The If subfamily of aminotransferases. The sequences were aligned with the clustal algorithm and used for tree construction with the neighbor-joining method. The putative B. subtilis AspATs are underlined.

FIG. 5.

Alignment of the putative B. subtilis AspATs. The following sequences were aligned by using the clustal algorithm: B. subtilis YkrV, YhdR, YwfG, YugH, PatA, and AspB, B. circulans (Bci) AspAT (6), Bacillus sp. (Bst) AspAT (49), Thermus aquaticus AspAT (Taq) (38), Sulfolobus solfataricus (Ssu) AspAT (13), human KynAT (Hs-K) (35), and human TyrAT (Hs-T) (47). Residues conserved by 75% of the sequences are boxed.

FIG. 6.

Family III aminotransferases. The sequences were aligned with the Clustal algorithm and used for tree construction with the neighbor-joining method. The division between subfamilies IIIa and IIIb is shown by arrows. The B. subtilis, B. cereus, and B. anthracis sequences are underlined.

FIG. 7.

Alignment of the B. subtilis, B. cereus, and B. anthracis family III enzymes.
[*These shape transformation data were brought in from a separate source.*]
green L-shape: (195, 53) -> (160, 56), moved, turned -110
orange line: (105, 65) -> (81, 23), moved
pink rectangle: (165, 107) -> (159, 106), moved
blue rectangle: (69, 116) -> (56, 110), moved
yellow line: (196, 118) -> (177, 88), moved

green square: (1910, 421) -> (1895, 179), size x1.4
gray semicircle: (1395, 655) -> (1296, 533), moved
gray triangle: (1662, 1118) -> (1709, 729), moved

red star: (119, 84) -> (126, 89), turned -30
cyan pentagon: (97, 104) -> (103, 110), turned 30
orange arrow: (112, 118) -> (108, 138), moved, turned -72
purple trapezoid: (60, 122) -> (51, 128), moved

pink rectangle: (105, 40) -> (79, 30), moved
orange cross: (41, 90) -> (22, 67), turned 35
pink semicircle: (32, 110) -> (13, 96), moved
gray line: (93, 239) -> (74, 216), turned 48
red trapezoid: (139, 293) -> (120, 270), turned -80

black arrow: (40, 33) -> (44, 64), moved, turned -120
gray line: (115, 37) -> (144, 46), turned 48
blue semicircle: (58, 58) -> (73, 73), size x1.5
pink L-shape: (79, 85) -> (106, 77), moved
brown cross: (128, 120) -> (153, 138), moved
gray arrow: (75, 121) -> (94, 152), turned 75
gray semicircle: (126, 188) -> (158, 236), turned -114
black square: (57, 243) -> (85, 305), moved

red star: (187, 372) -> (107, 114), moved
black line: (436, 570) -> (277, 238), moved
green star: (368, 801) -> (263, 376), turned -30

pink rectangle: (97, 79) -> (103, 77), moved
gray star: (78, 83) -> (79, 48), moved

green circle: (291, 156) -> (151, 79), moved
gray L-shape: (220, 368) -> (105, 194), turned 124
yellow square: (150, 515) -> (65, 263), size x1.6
The following sequences were aligned with the Clustal algorithm: B. subtilis YbgE, YwaA, and YheM; B. cereus and B. anthracis BCAT1 and -2 and DAAT1 and -2; Ll-BCAT, Lactococcus lactis BCAT (54); Ec-ilvE, E. coli BCAT (29); Sp-BCAT, Schizosaccharomyces pombe BCAT (14); Bsp-DAAT, B. sphaericus DAAT (53); Hs-BCAT1, human BCAT1 (25); Hs-BCAT2, human BCAT2 (15). Residues conserved by 75% of the sequences are boxed.

FIG. 8.

Substrate preference for the recombinant B. cereus family III aminotransferases. B. cereus BCAT1 (black bars), BCAT2 (white bars), or DAAT1 (hatched bars) was incubated with 2.0 mM amino acid-1.0 mM keto acid-pyridoxal phosphate before HPLC analysis for the production of Met from KMTB or glutamate from KG. ND, no detectable activity.

FIG. 9.

In vitro inhibition of Bacillus sp. growth by canaline. (A) B. subtilis early log cells were inoculated into nutrient broth (triangles) or minimal medium (circles) in the presence of various concentrations of canaline. Growth after incubation overnight at 30°C was measured by turbidity at 650 nm. (B) B. cereus early-log-phase cells were inoculated into nutrient broth (triangles) or minimal medium (circles) in the presence of various amounts of canaline. Growth after incubation overnight at 30°C was measured by turbidity at 650 nm. The squares and diamonds represent minimal medium supplemented with 10 mM Met and 30 mg of BSA/ml, respectively. The dark symbols are the appropriate values for growth with no inhibitor and for medium without cells.